=== Input material ===
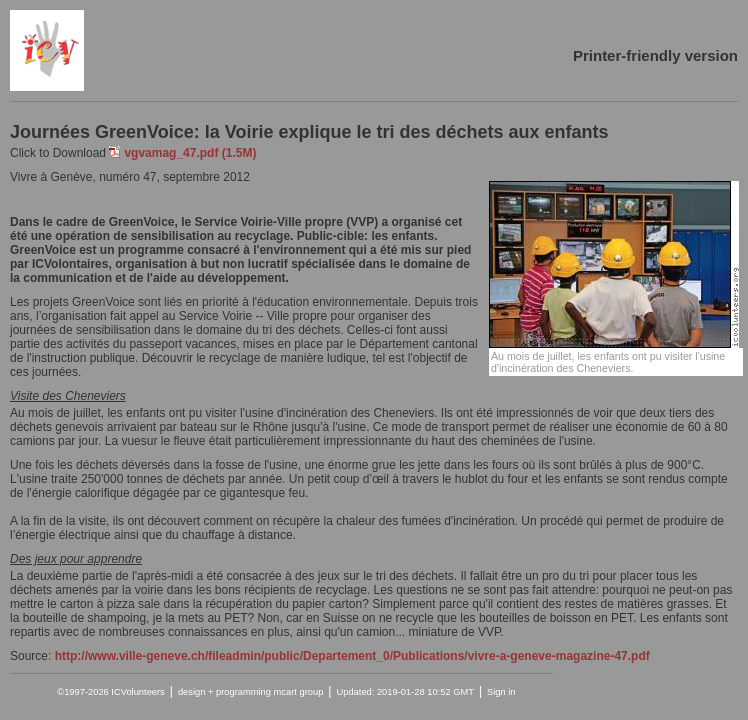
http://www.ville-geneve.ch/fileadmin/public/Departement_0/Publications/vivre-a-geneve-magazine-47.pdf (352, 656)
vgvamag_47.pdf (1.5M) (190, 153)
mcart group (299, 692)
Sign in (501, 692)
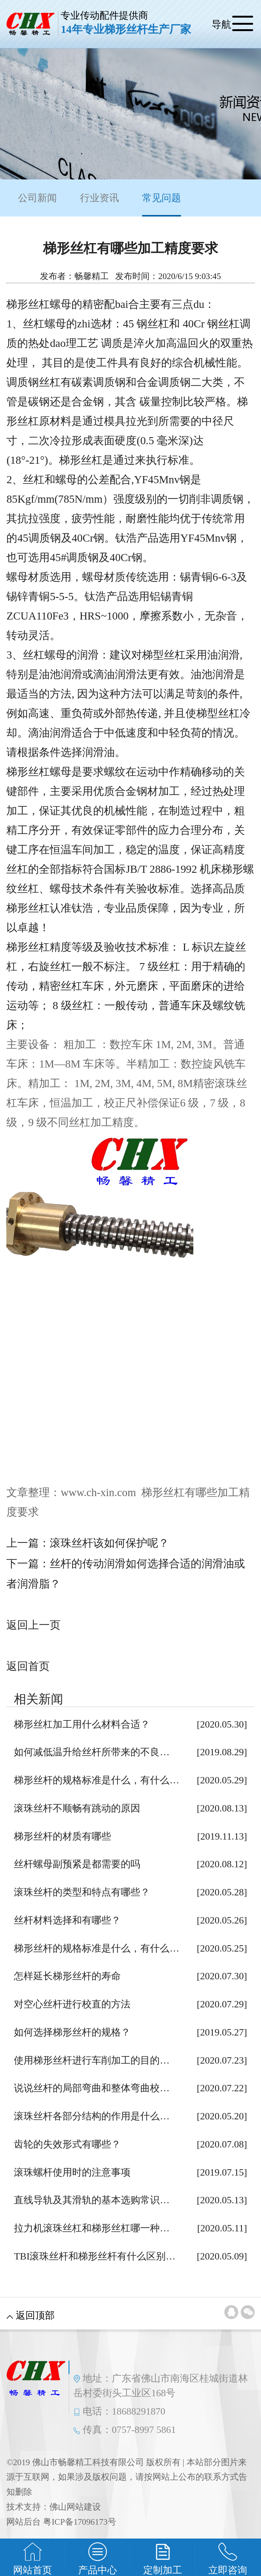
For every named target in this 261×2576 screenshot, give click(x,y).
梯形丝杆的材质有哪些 (62, 1836)
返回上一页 (33, 1625)
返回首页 (28, 1666)
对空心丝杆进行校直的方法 (72, 2004)
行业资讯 (99, 198)
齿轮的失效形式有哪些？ (67, 2144)
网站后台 (23, 2522)
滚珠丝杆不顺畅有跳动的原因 (77, 1808)
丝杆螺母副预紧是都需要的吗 (77, 1864)
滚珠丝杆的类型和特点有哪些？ (82, 1892)
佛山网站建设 (75, 2507)
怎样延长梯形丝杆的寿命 (67, 1976)
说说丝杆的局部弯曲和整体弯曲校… (91, 2088)
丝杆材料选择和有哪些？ (67, 1920)
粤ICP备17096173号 (79, 2522)
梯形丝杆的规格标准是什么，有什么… (96, 1780)
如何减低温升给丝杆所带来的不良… (91, 1752)
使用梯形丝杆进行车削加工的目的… (91, 2060)
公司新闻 (37, 198)
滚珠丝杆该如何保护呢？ (109, 1543)
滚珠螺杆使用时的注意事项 (72, 2172)
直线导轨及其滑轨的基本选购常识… (91, 2200)
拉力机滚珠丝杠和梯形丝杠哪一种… (91, 2228)
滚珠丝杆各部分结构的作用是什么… (91, 2116)
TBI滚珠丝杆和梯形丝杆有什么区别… (94, 2256)
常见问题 (161, 205)
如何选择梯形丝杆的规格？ (72, 2032)
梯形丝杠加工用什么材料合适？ (82, 1724)
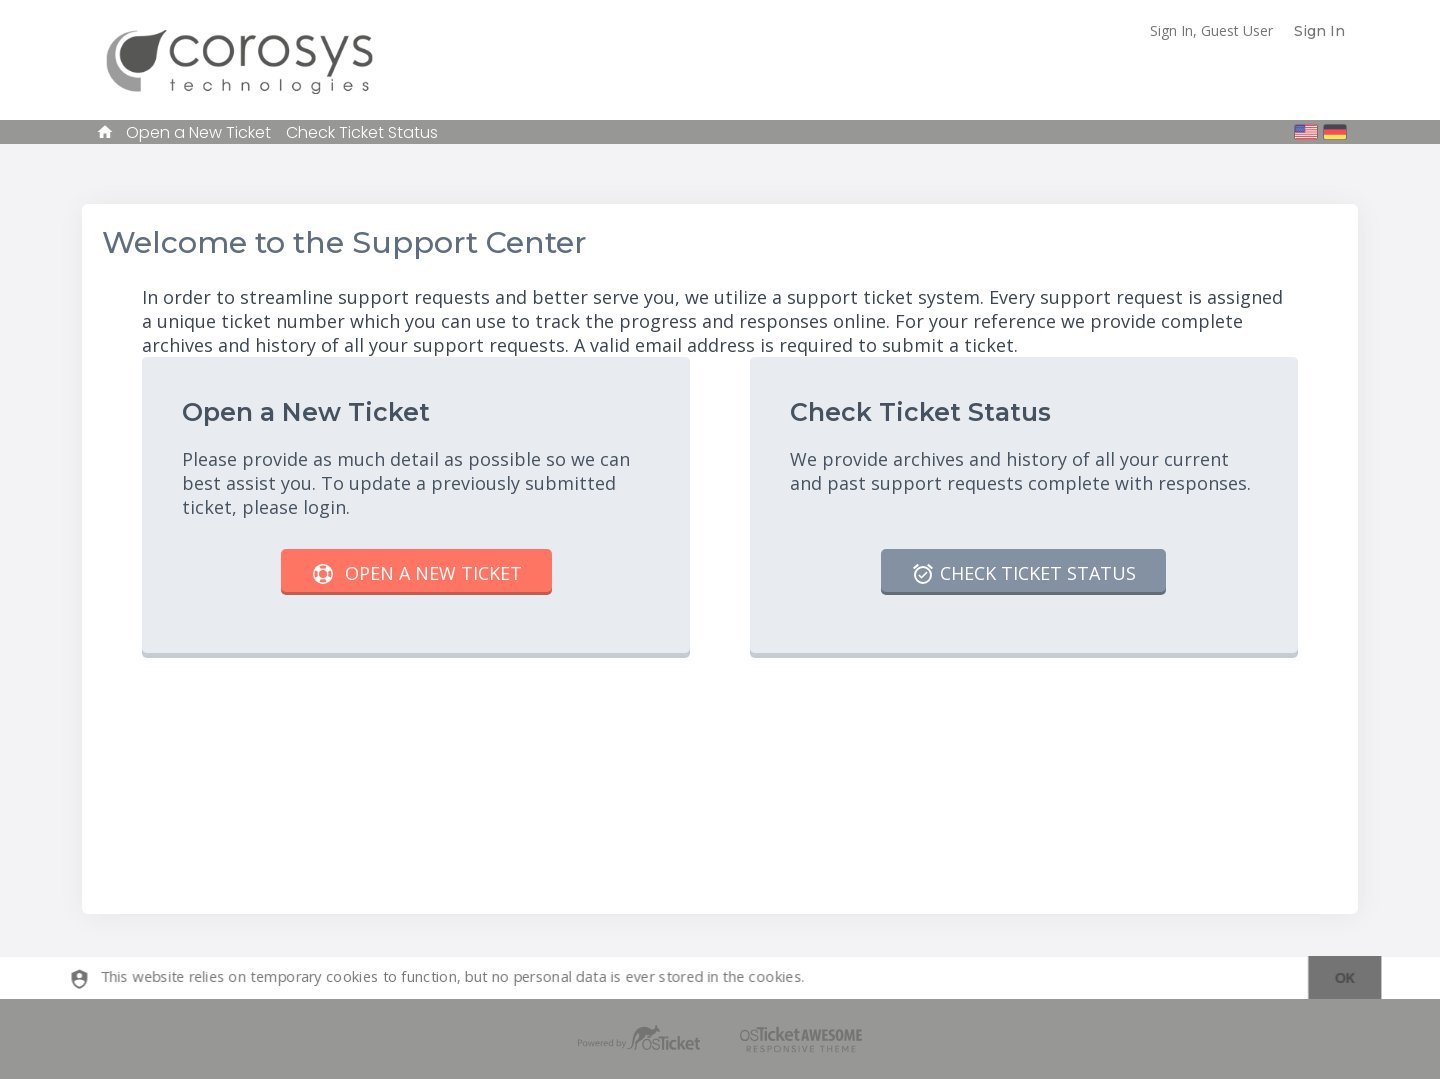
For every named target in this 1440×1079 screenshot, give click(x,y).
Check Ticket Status (362, 132)
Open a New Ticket (198, 132)
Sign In (1319, 31)
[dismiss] (1334, 978)
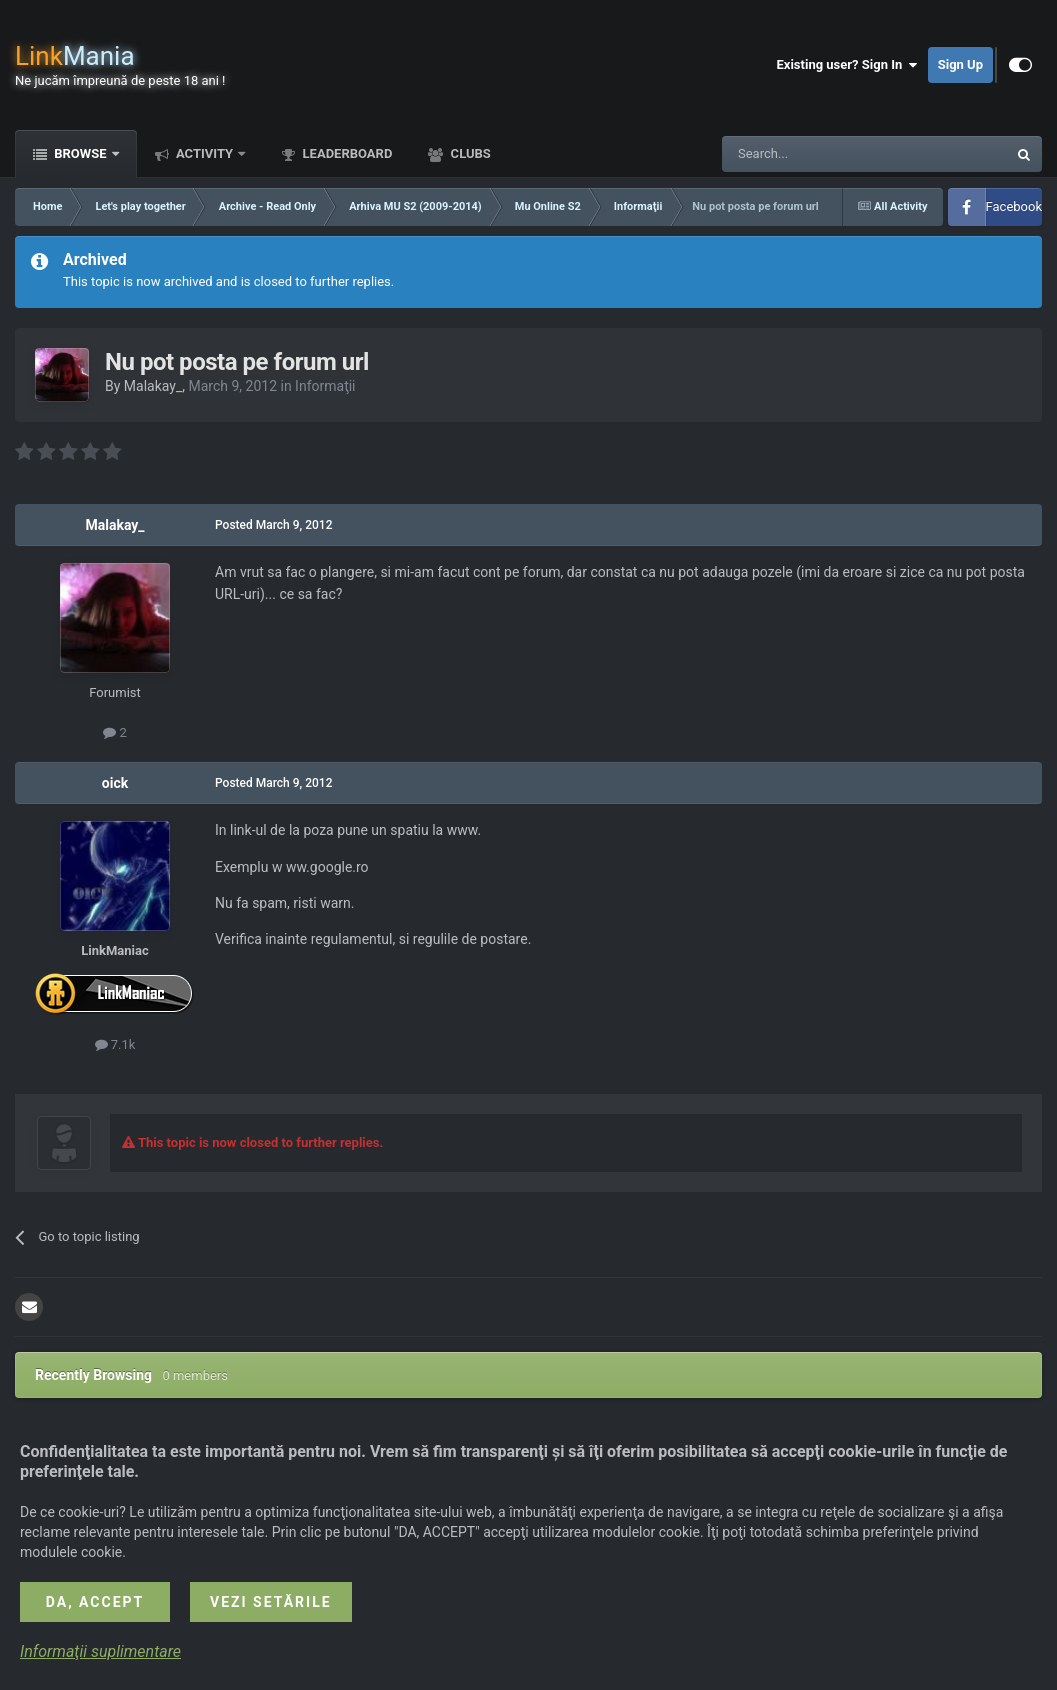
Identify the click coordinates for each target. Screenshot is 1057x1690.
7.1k (115, 1044)
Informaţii (325, 386)
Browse (80, 153)
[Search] (817, 154)
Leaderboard (345, 153)
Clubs (468, 153)
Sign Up (960, 64)
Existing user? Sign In (847, 65)
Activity (205, 153)
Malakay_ (153, 386)
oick (115, 783)
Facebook (1014, 206)
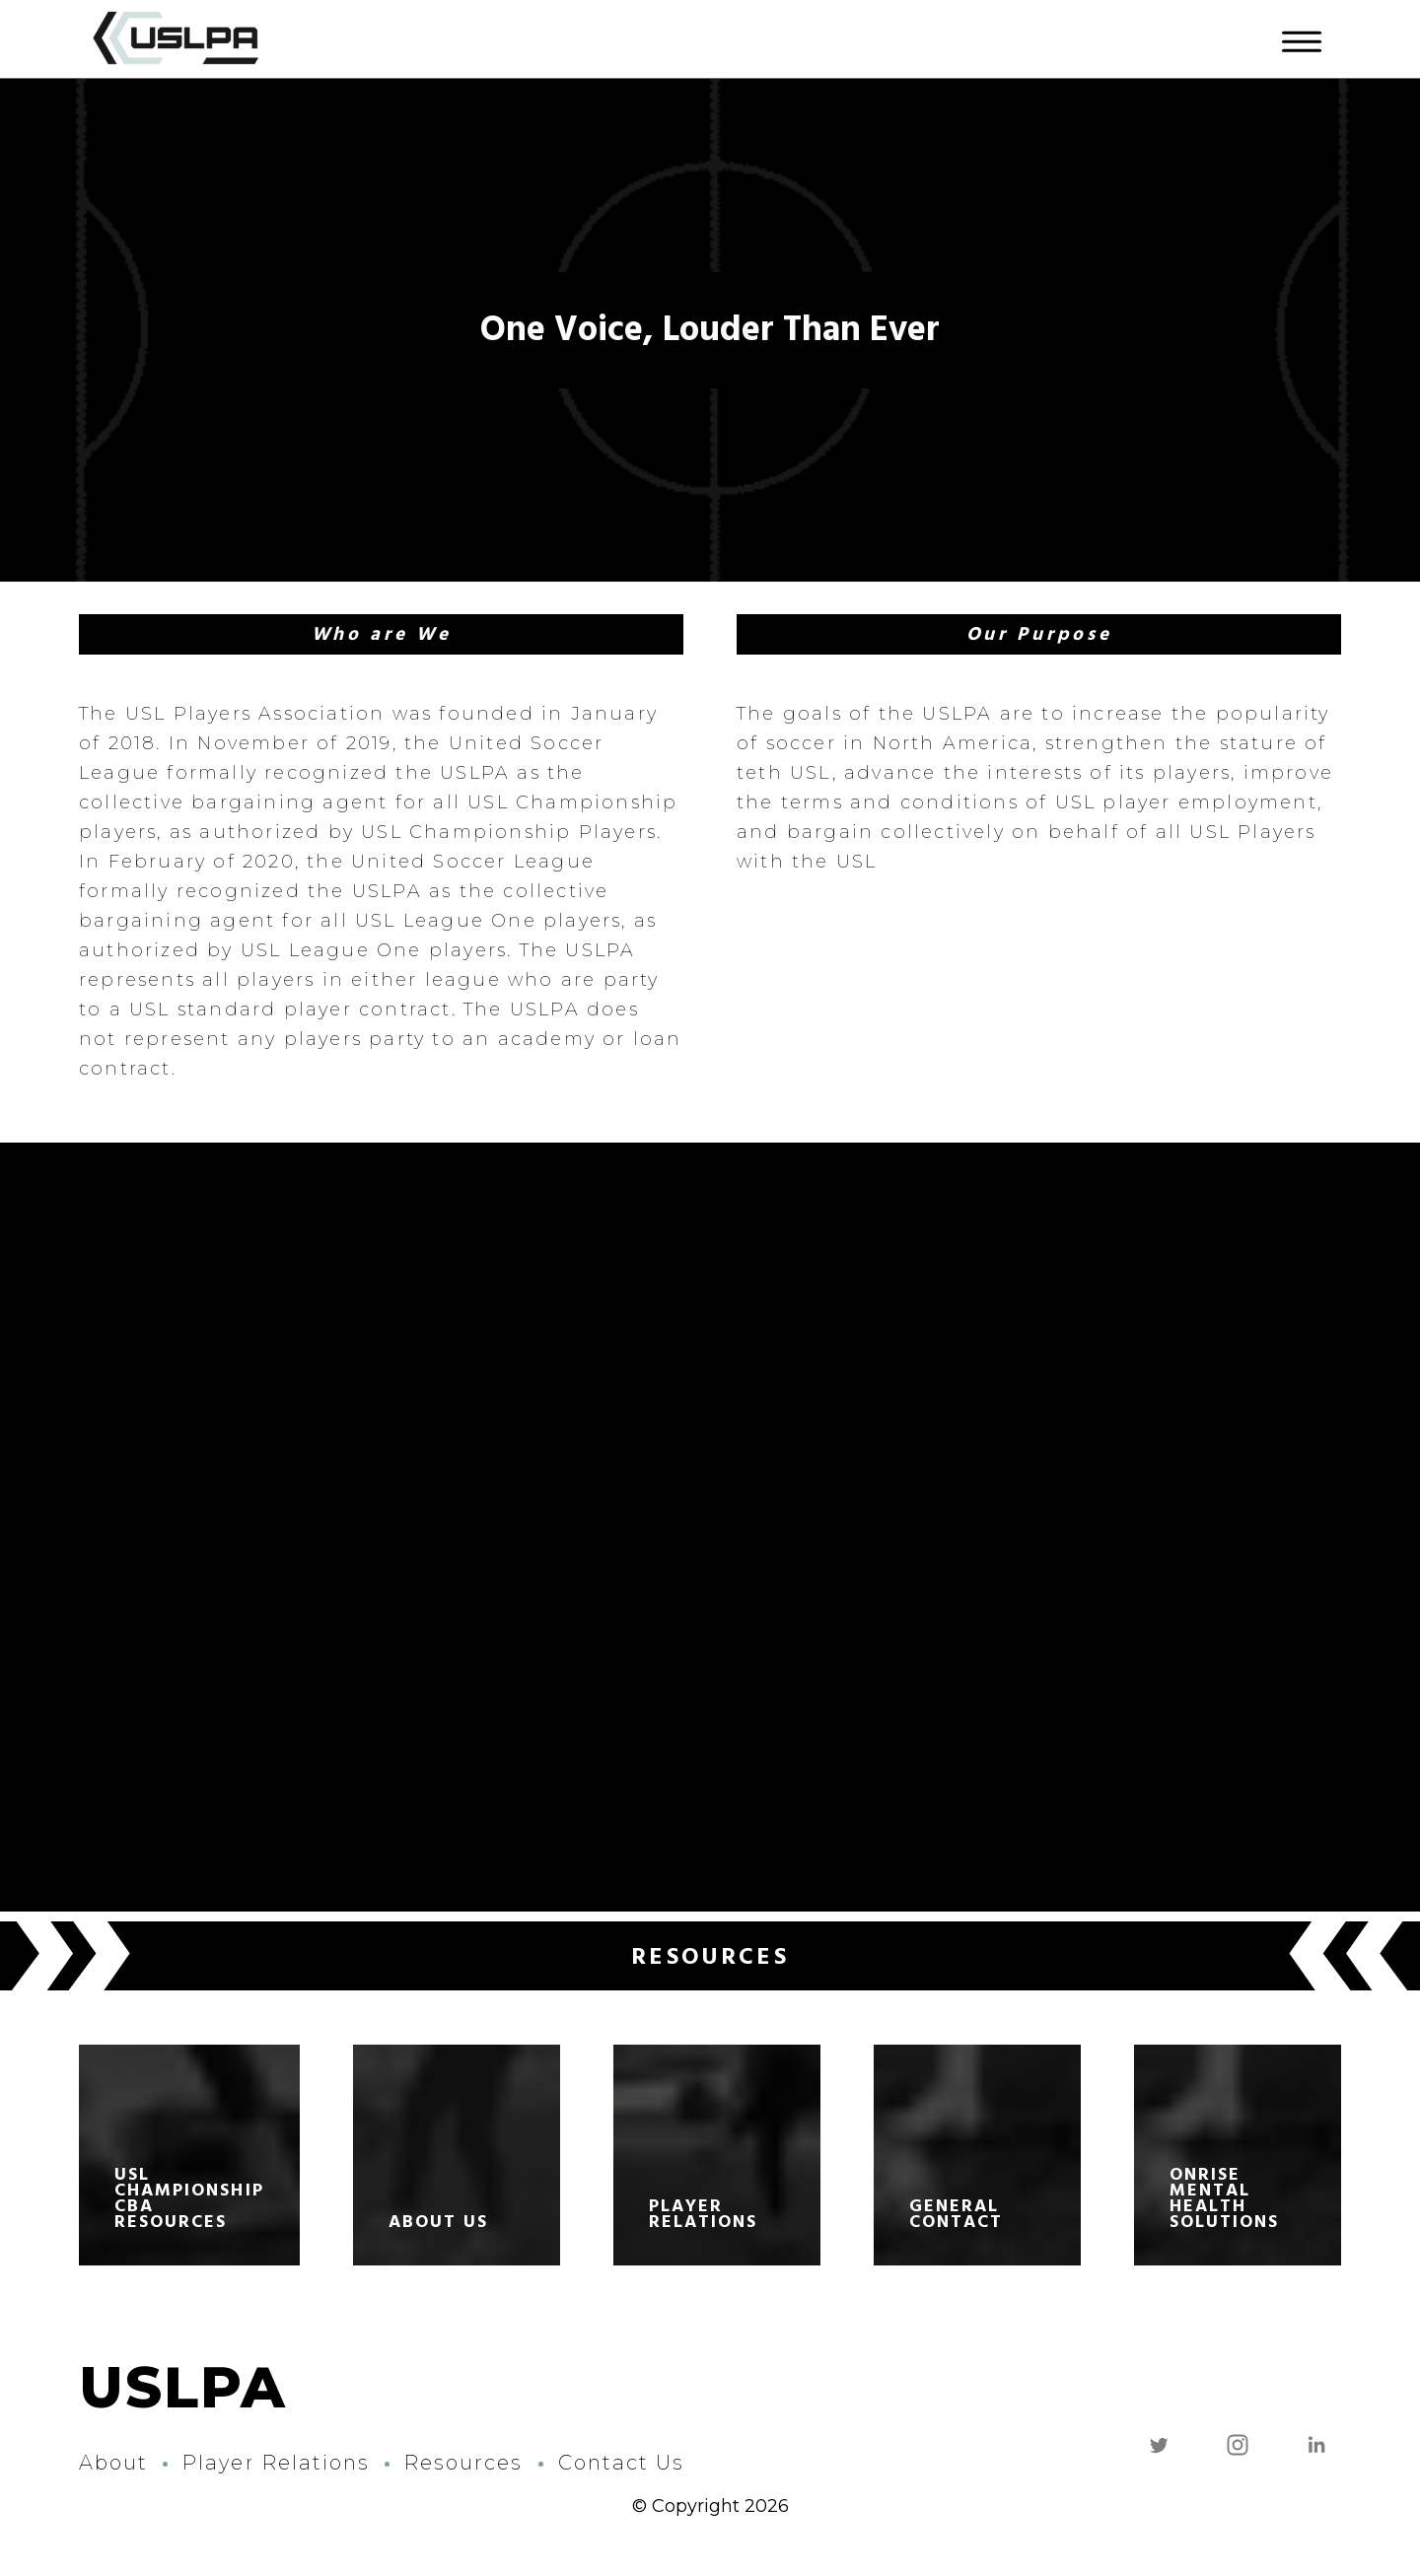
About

=== Problem requirements ===
Will you restate every entry word for word and omit the images?

=== Reply ===
http://www.ville-geneve.ch/fileadmin/public/Departement_0/Publications/vivre-a-geneve-magazine-47.pdf (352, 656)
vgvamag_47.pdf (1.5M) (190, 153)
mcart group (299, 692)
Sign in (501, 692)
For every named target in this 261×2576 screenshot, give click(x,y).
梯形丝杆的材质有哪些 (62, 1836)
返回上一页 (33, 1625)
返回首页 (28, 1666)
对空心丝杆进行校直的方法 (72, 2004)
行业资讯 (99, 198)
齿轮的失效形式有哪些？ (67, 2144)
网站后台 (23, 2522)
滚珠丝杆不顺畅有跳动的原因 (77, 1808)
丝杆螺母副预紧是都需要的吗 (77, 1864)
滚珠丝杆的类型和特点有哪些？ (82, 1892)
佛山网站建设 (75, 2507)
怎样延长梯形丝杆的寿命 (67, 1976)
说说丝杆的局部弯曲和整体弯曲校… (91, 2088)
丝杆材料选择和有哪些？ (67, 1920)
粤ICP备17096173号 (79, 2522)
梯形丝杆的规格标准是什么，有什么… (96, 1780)
如何减低温升给丝杆所带来的不良… (91, 1752)
使用梯形丝杆进行车削加工的目的… (91, 2060)
公司新闻 (37, 198)
滚珠丝杆该如何保护呢？ (109, 1543)
滚珠螺杆使用时的注意事项 (72, 2172)
直线导轨及其滑轨的基本选购常识… (91, 2200)
拉力机滚珠丝杠和梯形丝杠哪一种… (91, 2228)
滚珠丝杆各部分结构的作用是什么… (91, 2116)
TBI滚珠丝杆和梯形丝杆有什么区别… (94, 2256)
常见问题 (161, 205)
如何选择梯形丝杆的规格？ (72, 2032)
梯形丝杠加工用什么材料合适？ (82, 1724)
For every named target in this 1440×1079 screenshot, give click(x,y).
Check Ticket Status (362, 132)
Open a New Ticket (198, 132)
Sign In (1319, 31)
[dismiss] (1334, 978)
Identify the click coordinates for each target. Screenshot is 1057x1690.
7.1k (115, 1044)
Informaţii (325, 386)
Browse (80, 153)
[Search] (817, 154)
Leaderboard (345, 153)
Clubs (468, 153)
Sign Up (960, 64)
Existing user? Sign In (847, 65)
Activity (205, 153)
Malakay_ (153, 386)
oick (115, 783)
Facebook (1014, 206)
About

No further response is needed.